Where there are definitely cases where people are being underpaid and exploited, the high cost of living isn’t caused by people being underpaid. In fact, higher wages without an increase in the amount of goods available to purchase means that prices will go up. It’s the dog chasing its own tail.
We need to address the high cost of living not by giving everybody a raise, but by fighting NIMBYism, building more housing, and stopping policies that erode the value of our currency, making it harder and harder for people to keep up.
This is meant to help fast food workers survive.
Back in 1963, blue-collar production-line workers had reached $100 per week. The buying power of the US Dollar has declined to about a fiftieth since then, meaning that blue-collar production-line workers should be receiving $5000 for a 40-hour week to maintain their buying power in the 2020s that they used to have in the 1960s.
That increase to $800 a week? Merely a sixth of what it should be to maintain the buying power of a baseline worker.
That is why the US economy is dragging. Nobody has any money to spend to raise the economy to the heights it had in the 1960s.

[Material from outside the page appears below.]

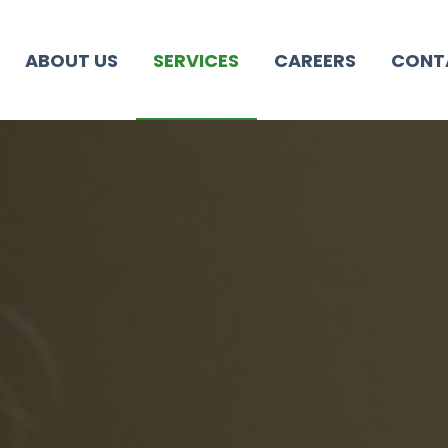
ABOUT US
SERVICES
CAREERS
CONT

$5,000/week * 52 weeks/year = $260k/year.
If this is true, then a union factory job then is on par with a rather good SWE job now.
https://data.bls.gov/cgi-bin/cpicalc.pl?cost1=100&year1=1963...
Gold in 1963 was $35 an ounce, what is it today?
You could buy a new Rolex Oyster in 1970-odd for $210. What does one cost today?
Also compare car and/or house prices of 1960-odd and today.
That 'ten' is nowhere near where it should be.
In the 60s, a blue-collar production worker could afford a good house, a good car, a good holiday every year and could afford to have his non-working wife looking after the kids at home. Today many people have both husband and wife working and still can't make ends meet.
Housing and vehicles have certainly increased in cost. Housing is a policy failure, and vehicles are a mixed bag.
There are policy choices in vehicles (many required emissions and safety systems), and the reliability, performance and durability has changed dramatically. So the price is higher, but value hasn't stayed the same at all.
This shows the buying power decline since 1963 as about 1/10, not 1/50.
https://data.bls.gov/cgi-bin/cpicalc.pl?cost1=1&year1=196301...
Avg hours per year: 1560h (30h * 52 weeks), delta avg +$4 per hour
500,000 * US$4 * 1560h = US$3,120,000,000 net increase.
Gross company + franchise operating expenses were $2,706,000,000 in 2023 [1].
115 Big Macs sold / day in California / restaurant [2] (45 restaurants?). About 1250 restaurants in CA.
Big Mac about $5.19 * 115BM/d * 1250r * 365d = $272,312,500 per year revenue for Big Macs.
So... $60 Big Mac? (corrected, see below)
[1] https://corporate.mcdonalds.com/content/dam/sites/corp/nfl/p...
[2] https://goldenstatemcd.com/
You took 500,000 workers from across the entire state and then picked a single company's expenses. The old wages for those 500,000 people at $16/h and your 1560h/y estimate would already be over $12bn.
I thought no one wanted to work anymore?!
>> The new rate applies to restaurant chains with more than 60 nationwide locations.
So just with McDonalds, about 70,000 employees, but this includes managers [1].
[1] https://corporate.mcdonalds.com/corpmcd/our-stories/article/...
So net operations increase = 70,000w * US$4/h * 1560h/w = US$436,800,000
Which means a Big Mac, if the price absorbed the wage increase alone would need to go up net approximately $8.33. $8.33 * 115BM/d * 1250r * 365d = US$437,064,687
$8.33 + $5.19 = $13.52 for a Big Mac (again, prices could be spread more evenly).
On the other hand, about 125 hours of $1.60 would cover a year's in-state tuition at a public university then. It takes more like 700 hours at $20/hour to cover California in-state tuition now.